If standing and glaring while trying to maintain composure sends a message to the rest of the class, that’s what I did. I scratched me head, hoping to end this soon. Insulting and vulgarities seemed inappropriate to the church venue.
I responded, “Well, I feel certain that Madalyn could not care less. She never had power to remove prayer from public schools, but the Supreme Court did. However, that case was not hers. Official, sponsored prayer had been voted to be unconstitutional two years before her case was decided. Hers involved her son and forced bible reading. Do you want to make a list of the Justices who decided that case so you can work on forgiving them? You don’t need to forgive her. But I think you should know exactly what it is that you are not forgiving her for.”
I don’t know what he was after, or if I was as condescending as I felt. Maybe he was wanting to discuss people that we might all have trouble forgiving. Hitler was and is still available, if we want to include the dead.
When I’ve harmed others and I feel remorse, I’d like to be forgiven. I realize such forgiveness is not a dismissal of my behavior. For that, I’ll always be responsible. When I’m forgiven, the personal relationship may be open to reconciliation. While it’s forever changed, the relationship may be worth saving. If so, the burden is mine.
When I’ve been harmed, I don’t need the person who wronged me to want forgiveness. They need not apologize, although that helps considerably. I do need to know exactly what they did that requires forgiving. I’ve learned that forgiveness has no easy on-off switch. I must want to forgive; then I must begin the process of forgiving.

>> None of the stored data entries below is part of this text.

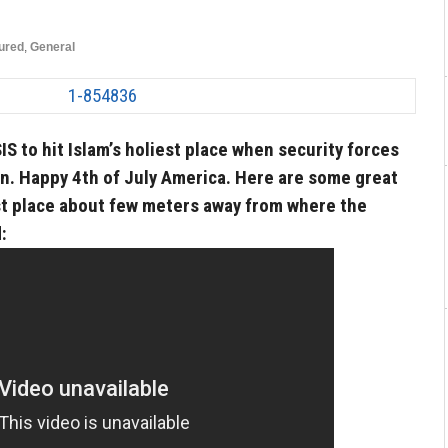
ured
,
General
SIS to hit Islam’s holiest place when security forces
. Happy 4th of July America. Here are some great
est place about few meters away from where the
:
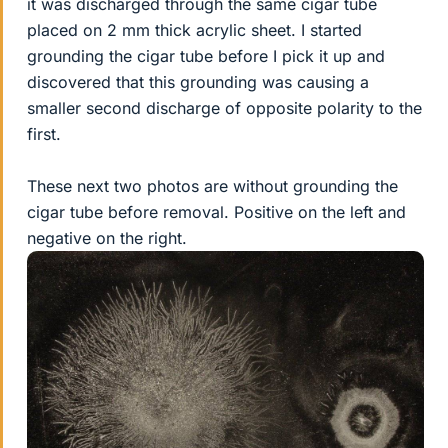
it was discharged through the same cigar tube
placed on 2 mm thick acrylic sheet. I started
grounding the cigar tube before I pick it up and
discovered that this grounding was causing a
smaller second discharge of opposite polarity to the
first.
These next two photos are without grounding the
cigar tube before removal. Positive on the left and
negative on the right.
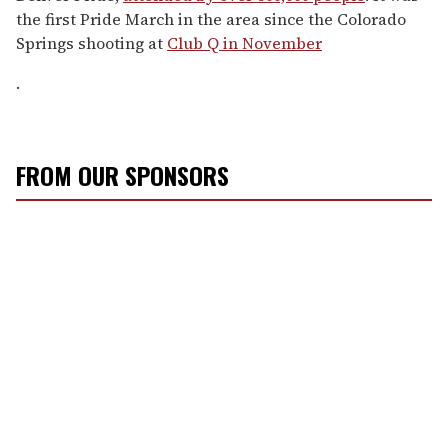
the first Pride March in the area since the Colorado
Springs shooting at
Club Q in November
.
FROM OUR SPONSORS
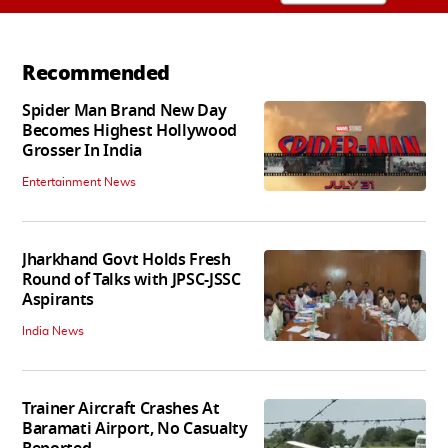
Recommended
Spider Man Brand New Day
Becomes Highest Hollywood
Grosser In India
Entertainment News
Jharkhand Govt Holds Fresh
Round of Talks with JPSC-JSSC
Aspirants
India News
Trainer Aircraft Crashes At
Baramati Airport, No Casualty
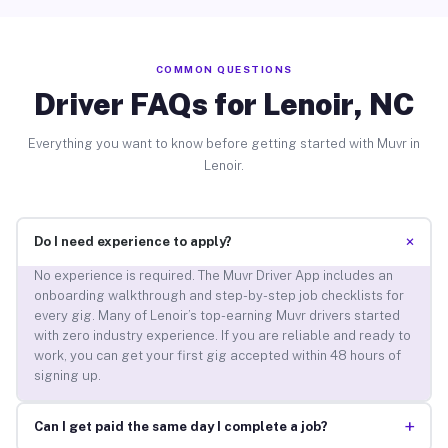
COMMON QUESTIONS
Driver FAQs for Lenoir, NC
Everything you want to know before getting started with Muvr in
Lenoir.
+
Do I need experience to apply?
No experience is required. The Muvr Driver App includes an
onboarding walkthrough and step-by-step job checklists for
every gig. Many of Lenoir’s top-earning Muvr drivers started
with zero industry experience. If you are reliable and ready to
work, you can get your first gig accepted within 48 hours of
signing up.
+
Can I get paid the same day I complete a job?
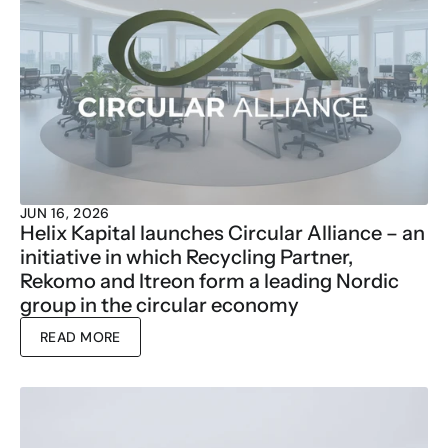
JUN 16, 2026
Helix Kapital launches Circular Alliance – an 
initiative in which Recycling Partner, 
Rekomo and Itreon form a leading Nordic 
group in the circular economy
READ MORE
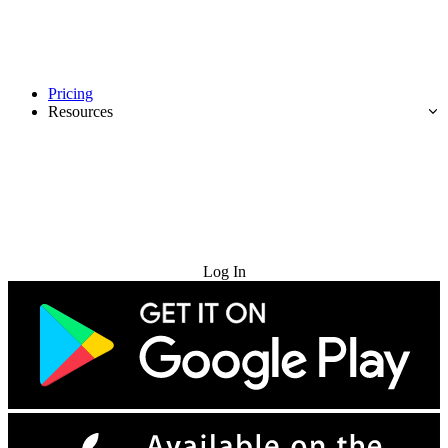
Pricing
Resources
Try for Free
Log In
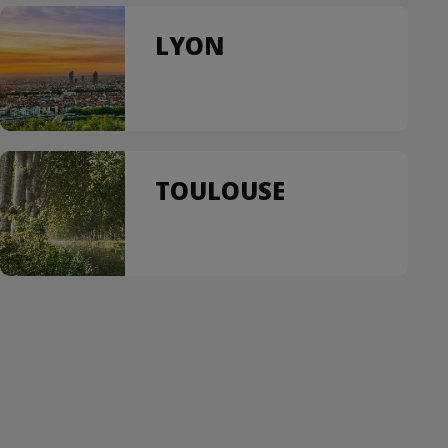
LYON
TOULOUSE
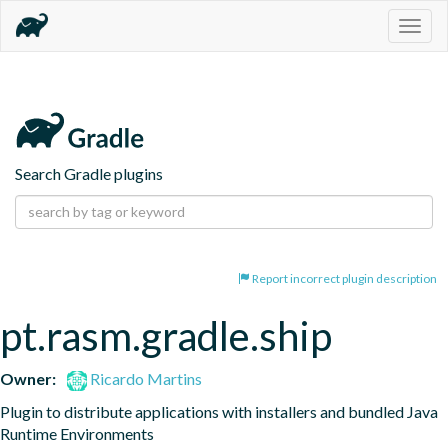
Togg
navig
Search Gradle plugins
Report incorrect plugin description
pt.rasm.gradle.ship
Owner:
Ricardo Martins
Plugin to distribute applications with installers and bundled Java 
Runtime Environments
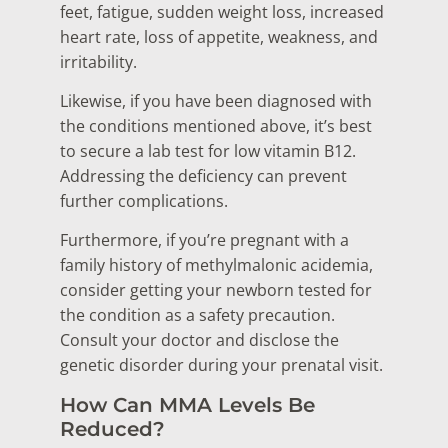
feet, fatigue, sudden weight loss, increased
heart rate, loss of appetite, weakness, and
irritability.
Likewise, if you have been diagnosed with
the conditions mentioned above, it’s best
to secure a lab test for low vitamin B12.
Addressing the deficiency can prevent
further complications.
Furthermore, if you’re pregnant with a
family history of methylmalonic acidemia,
consider getting your newborn tested for
the condition as a safety precaution.
Consult your doctor and disclose the
genetic disorder during your prenatal visit.
How Can MMA Levels Be
Reduced?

Forgiveness may take considerable time. But forgiving gives me a personal freedom and comfort that I enjoy, not to mention it frees my mind for other uses. Forgiving doesn’t mean that the transgression wasn’t serious or damaging. If it happens again, discernment trumps forgiveness. I want to forgive because it’s good for me. Any benefit to the transgressor is supplementary to my own.
I am not preaching forgiveness. I’m advocating happiness. We don’t need to forgive everyone or everything. In the link here, are several articles on the mental health advantages of forgiveness. They also warn about some issues with forgiveness. There may be advantages to not forgiving in cases of sexual abuse, since anger and a demand for justice seem to empower victims. I’ll add victims of spousal abuse for similar reasons. There may be other situations where forgiveness needs to wait.
Finally, there must always be justice. We strive for life to be fair. When Pope JPII went to forgive the man who shot him in an assassination attempt, they hugged and the Pope made is forgiveness known. Then, the Pope left, leaving the man to complete his prison sentence.
The power of forgiveness rests with, and benefits most, the person wronged or harmed. Forgiving does not mean it was ok. If we can get on with our lives and rise above harmful difficulties, we can find relief and maybe happiness.
May we all find the strength and wisdom to move toward forgiveness when and where it’s wise and we’re able.
Pain is inevitable. Suffering is optional. Look both ways.